10 September 2005
475 Shattuck Avenue
Berkeley, CA

Please note: This selection was accepted under protest. I maintain that Saul’s is not a legitimate Jewish deli, but a deli-themed restaurant, and should not therefore be included in this search. But I was outvoted.

Atmosphere: If Disneyland were to open Jewish-deli-land. Mom, can I get a Mr. Half-Sour doll, pleeaaase? Also, don’t get me wrong, I love booths, but Saul’s are so tiny and cramped, it’s forced footsie with your table-mate every time.
Attitude: Server who seated us has her share, and seemed like a gem, but our server was a bit too nice for my taste. And is it absolutely horrible for me to question her legitimacy as a deli server simply because she’s skinny? I mean, how am I supposed to trust someone working at a deli who’s that skinny? That’s like trusting a vegetarian to write Jewish deli reviews.
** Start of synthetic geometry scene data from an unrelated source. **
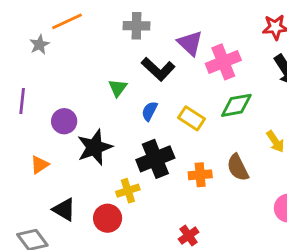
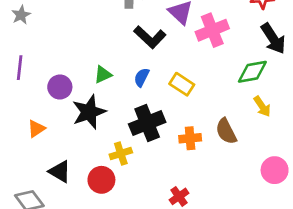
gray star: (40, 45) -> (21, 15), moved
green triangle: (118, 88) -> (103, 75), moved, turned 30
green diamond: (236, 105) -> (252, 72), moved

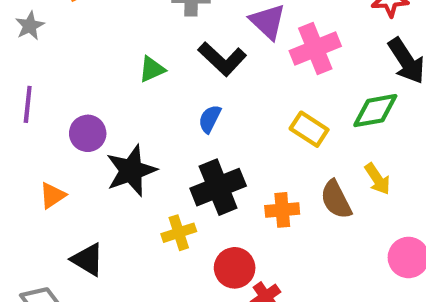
green triangle: (103, 75) -> (152, 69), moved
yellow rectangle: (182, 84) -> (309, 129), moved
yellow arrow: (262, 106) -> (377, 179), moved
red circle: (101, 180) -> (235, 268), moved

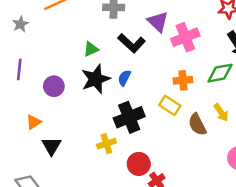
yellow rectangle: (309, 129) -> (170, 105), moved
black star: (131, 171) -> (96, 79), moved
orange cross: (282, 210) -> (183, 80), moved
black triangle: (88, 260) -> (51, 146), moved, turned 30

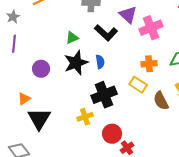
purple line: (19, 69) -> (14, 44), moved
blue semicircle: (124, 78) -> (100, 62), turned 144
black triangle: (51, 146) -> (39, 119), size x1.4

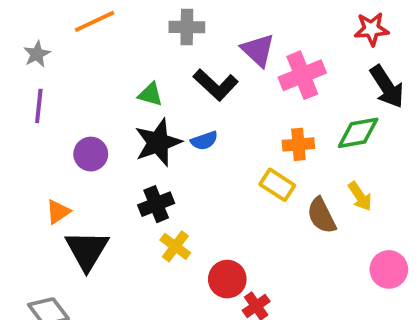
green triangle: (72, 38) -> (150, 94), turned 40
blue semicircle: (100, 62) -> (204, 141), turned 80
black cross: (104, 95) -> (156, 204), moved, size x0.7
yellow cross: (85, 117) -> (175, 246), turned -35

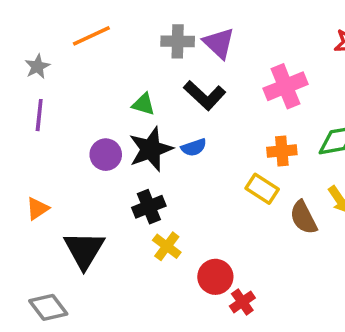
purple triangle: (258, 50) -> (219, 43), moved
purple circle: (91, 154) -> (106, 155), moved
orange triangle: (58, 212) -> (37, 209), moved

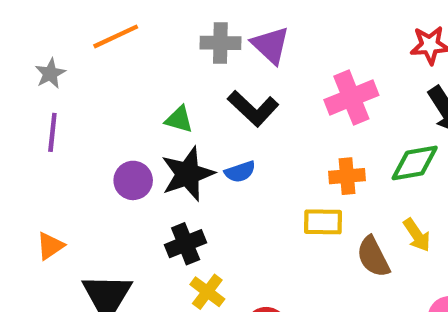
yellow rectangle: (262, 189) -> (323, 222), turned -32

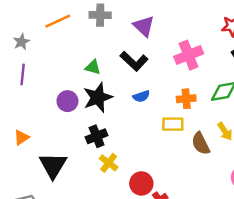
gray cross: (220, 43) -> (100, 15), moved
blue semicircle: (240, 172) -> (141, 96), moved

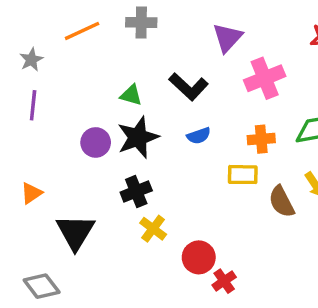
purple triangle: (144, 26) -> (227, 38), moved, turned 30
Food [general]: Any chance I can get some egg salad in my dill sandwich? Served, by default, on (decent) challah, which I actually kind of liked. Nice change of pace from the rye. Fries were decent—the thin variety—but undercooked. Oh, and that’s a large order? Really. Oh, and yeah, I hear their matzoh ball soup isn’t bad. Wonderful. Nice work.
Pickles: The fact that they’re full sours isn’t the problem. I think it’s that they’re mushy and not good.
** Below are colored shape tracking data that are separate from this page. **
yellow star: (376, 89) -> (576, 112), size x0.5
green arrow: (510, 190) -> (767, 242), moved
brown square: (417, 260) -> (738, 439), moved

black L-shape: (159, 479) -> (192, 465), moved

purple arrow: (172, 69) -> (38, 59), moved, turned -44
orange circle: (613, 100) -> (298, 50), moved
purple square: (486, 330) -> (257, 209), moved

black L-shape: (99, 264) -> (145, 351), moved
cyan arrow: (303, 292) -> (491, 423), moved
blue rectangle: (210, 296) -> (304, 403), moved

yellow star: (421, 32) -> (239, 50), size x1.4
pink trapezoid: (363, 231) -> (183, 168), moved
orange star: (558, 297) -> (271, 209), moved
Dr. Brown’s black cherry: Hey, even Disneyland gets it right sometimes.
Prices: Like Walt’s palace, it’s overpriced.
Summary: It’s not a deli. sometimes, it’s comforting to confirm something you’ve known all along.

Please note: Jonathan isn’t kidding about his protesting. He put up quite a fuss about this particular adventure. Though we all agreed that Saul’s does not meet our own definition of a Jewish deli, Saul’s considers itself a Jewish deli, and markets itself as such. In the spirit of comprehensive research, it felt wrong to omit Saul’s “deli museum.”
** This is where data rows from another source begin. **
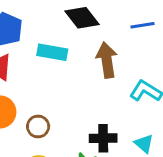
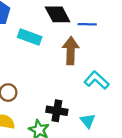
blue line: (142, 25) -> (87, 24), moved

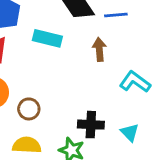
brown arrow: (71, 51) -> (99, 49), size x0.7

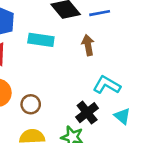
cyan L-shape: (135, 82) -> (107, 85), moved
black cross: (91, 125) -> (87, 113), turned -35

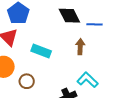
cyan rectangle: (41, 40) -> (41, 51), moved

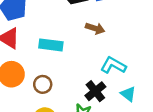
brown arrow: (80, 47) -> (95, 28), turned 119

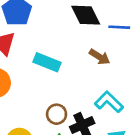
brown circle: (43, 84) -> (57, 114), moved

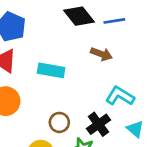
brown circle: (57, 114) -> (59, 122), moved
Atmosphere: Katz’ it ain’t, but Saul’s is completely acceptable. Certainly the cutesy romanticization of Jewish cultural iconography is nigh upon tasteless (thank God they nixed the New York City theme… that was simply painful), but what Saul’s lacks in genuine character it makes up for in its refreshing cleanliness. Now, while cleanliness is not on the list of essential deli qualities, delis and cleanliness need not be mutually exclusive, and Saul’s is pleasantly clean and bright. But beyond being clean, there’s not much to rave about: it’s a loud and crowded family restaurant with only a shadow more subtlety than a Denny’s.
Attitude: Berkeley. not the raving activist Berkeley, but the tepid, non-threatening, humorless Berkeley. You’ll get more edge in a handful of tapioca pudding than you will from the staff at Saul’s. Add to that that the service is unreliable and preoccupied — must I skywrite for more coffee? – and you get a pretty unimpressive human resources experience.
Food [general]: Fine, but in no way special. The pastrami was passable—flavorful, if unmemorable, but to compare it to something like Langer’s in LA is like comparing castanets to a bear trap. Tt’s more like a tribute to pastrami; a karaoke version. The fries are excellent, but fries are my own fetish, and have no place in the real deli evaluation. One grievous problem: egg cream. mine came to the table unmixed and under-chocolated. A $4 egg cream should reinvent the drink; instead, I contemplated not finishing it (I did, of course, finish it).
Pickles: Too “green” for my tastes. I don’t want to taste that they were ever cucumbers.
Prices: These guys must really have Berkeley in their back pocket. Managing to stay consistently packed and well-reputed while charging $10+ for mediocre sandwich plates is some kind of achievement.
Summary: Saul’s is an overpriced novelty act celebrating nostalgia and caution. It would take but a nudge to make it into a Johnny Rocket’s or Mel’s Diner. It’s a place to go to feed family in from out of town, or a group with divergent tastes; it is not a place to pursue a deli experience.